Была она стара. 1911 — на титульном листе. «Яти». Плотная, пожелтевшая и потемневшая бумага, хрустевшая между пальцев. Страницы с закруглёнными углами. Узорные виньетки по краям. Когда в бетонном полумраке камеры Митя раскрыл её и стал читать, от нечего делать заскользил по строчкам где-то с середины — он не ждал ничего интересного. «Молитвы, что ли? Уж точно не Кен Кизи». Чем вообще могло заинтересовать это — прокопчённое кадилом с плаката Кукрыниксов, что висел в кабинете истории, полное старушечьих шёпотов-причитаний? Длинные седые бороды торчали из-под этого, тянулись непонятные слова, выкованные недобрым басом в другом — плывуче-золотистом — полумраке. Разноцветные яйца, которыми бились на Пасху во дворе (хорошо, если раздобыл яйцо цесарки, таким побьёшь любое куриное), крестины младенцев, кладбищенские кресты, — вот и всё, что мог бы вспомнить Митя.
То, что обрушилось на него, не имело с этим ничего общего.
Напряжённые, на пределе сло́ва, монологи. Перетянутая струна за мгновенье до того, как лопнуть, тетива за миг до выстрела. И всё-таки удивительно непосредственные (трепетные, коленопреклонённые — но живые) отношения с богом.
«Как на расстоянии вытянутой руки».
Указания в начале некоторых псалмов: «начальнику хора», — так смешно аукались с другими, более привычными из более привычной среды словосочетаниями: «непосредственный начальник», «начальник караула», «начальствующий состав», «товарищ начальник». Люди, заговорившие с пожелтевших страниц, были будто вчера лишь оттуда, от яблонь Эдема.

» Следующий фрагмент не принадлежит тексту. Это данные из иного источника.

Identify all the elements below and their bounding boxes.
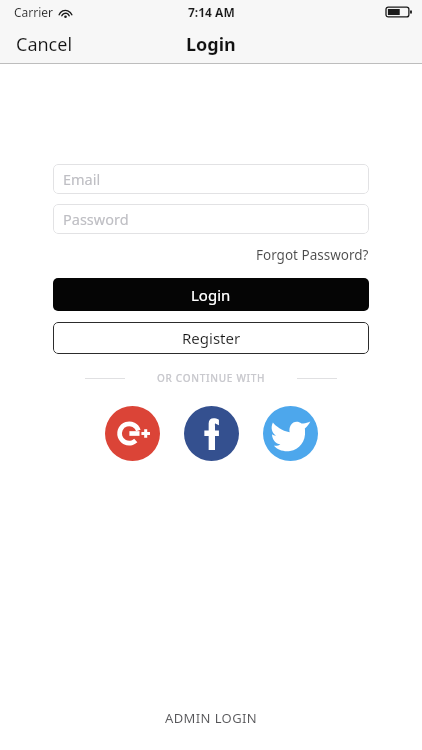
staticText: Login: [191, 285, 231, 305]
staticText: OR CONTINUE WITH: [157, 371, 266, 385]
button[interactable]: Email: [53, 164, 369, 194]
button[interactable]: Register: [53, 322, 369, 354]
staticText: Email: [63, 169, 101, 189]
button[interactable]: Forgot Password?: [256, 243, 369, 267]
staticText: 7:14 AM: [188, 4, 235, 20]
button[interactable]: ADMIN LOGIN: [149, 703, 274, 733]
staticText: Register: [182, 328, 241, 348]
staticText: Forgot Password?: [256, 246, 369, 264]
staticText: Carrier: [14, 4, 54, 20]
button[interactable]: Cancel: [0, 26, 89, 63]
staticText: ADMIN LOGIN: [165, 709, 258, 727]
button[interactable]: Login: [53, 278, 369, 311]
button[interactable]: Sign in with Facebook: [184, 406, 239, 461]
button[interactable]: Sign in with Google: [105, 406, 160, 461]
button[interactable]: Password: [53, 204, 369, 234]
staticText: Cancel: [16, 32, 73, 57]
staticText: Password: [63, 209, 129, 229]
button[interactable]: Sign in with Twitter: [263, 406, 318, 461]
staticText: Login: [186, 32, 236, 57]
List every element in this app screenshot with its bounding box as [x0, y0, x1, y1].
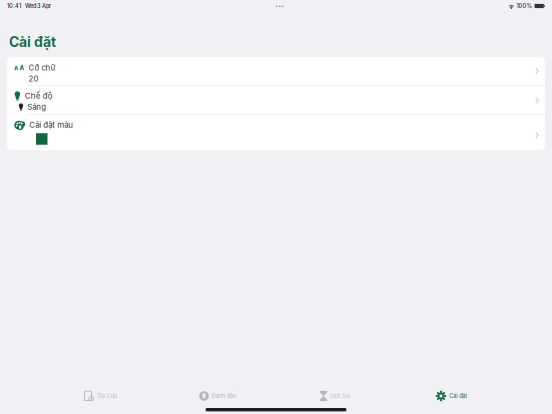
button[interactable]: Cài đặt màu	[7, 115, 545, 150]
staticText: 10:41	[7, 3, 21, 9]
staticText: Cỡ chữ	[29, 63, 56, 72]
staticText: 100%	[517, 3, 533, 9]
staticText: Wed 3 Apr	[25, 3, 51, 9]
staticText: Sáng	[27, 102, 46, 112]
button[interactable]: Chế độ	[7, 86, 545, 115]
staticText: Lịch Sử	[330, 393, 349, 399]
staticText: 20	[28, 74, 38, 84]
staticText: Chế độ	[25, 91, 53, 101]
staticText: •••	[275, 2, 284, 10]
button[interactable]: Cài đặt	[393, 386, 510, 406]
button[interactable]: Lịch Sử	[276, 386, 393, 406]
button[interactable]: Tra Cứu	[42, 386, 159, 406]
staticText: Đánh dấu	[212, 393, 236, 399]
staticText: Cài đặt màu	[29, 120, 73, 130]
staticText: Cài đặt	[449, 393, 467, 399]
button[interactable]: Đánh dấu	[159, 386, 276, 406]
staticText: Cài đặt	[9, 34, 56, 50]
button[interactable]: Cỡ chữ	[7, 57, 545, 86]
staticText: Tra Cứu	[97, 393, 117, 399]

Звенели и ослепляли.
Было в этой книге …
— Эй, жрать будешь? — кричал кто-нибудь из охранников, выглядывая в коридор.
— Нет, потом.
— Что ты там делаешь? Смотри, вредно. Ноги отнимутся. Или руки шерстью покроются.
…много литавр и громов небесных. Но особенно пробрал его коротенький псалом про то, как … на вербах … повесили мы наши арфы …там пленившие нас требовали от нас слов песней и притеснители наши — веселия…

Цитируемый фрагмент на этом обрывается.